(Dataset entries)
· · ·
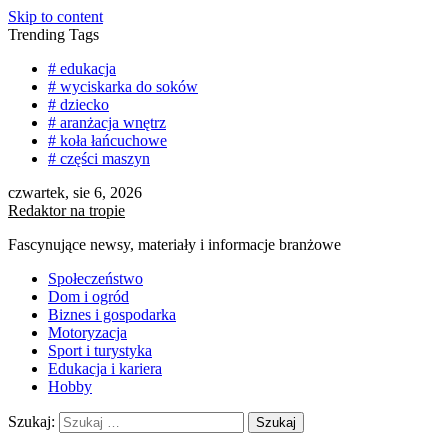
Skip to content
Trending Tags
# edukacja
# wyciskarka do soków
# dziecko
# aranżacja wnętrz
# koła łańcuchowe
# części maszyn
czwartek, sie 6, 2026
Redaktor na tropie
Fascynujące newsy, materiały i informacje branżowe
Społeczeństwo
Dom i ogród
Biznes i gospodarka
Motoryzacja
Sport i turystyka
Edukacja i kariera
Hobby
Szukaj:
· · ·
**Required action**
An exact copy of all the entries above is required, with every picture left out.

**Answer area**
Skip to content
Trending Tags
# edukacja
# wyciskarka do soków
# dziecko
# aranżacja wnętrz
# koła łańcuchowe
# części maszyn
czwartek, sie 6, 2026
Redaktor na tropie
Fascynujące newsy, materiały i informacje branżowe
Społeczeństwo
Dom i ogród
Biznes i gospodarka
Motoryzacja
Sport i turystyka
Edukacja i kariera
Hobby
Szukaj:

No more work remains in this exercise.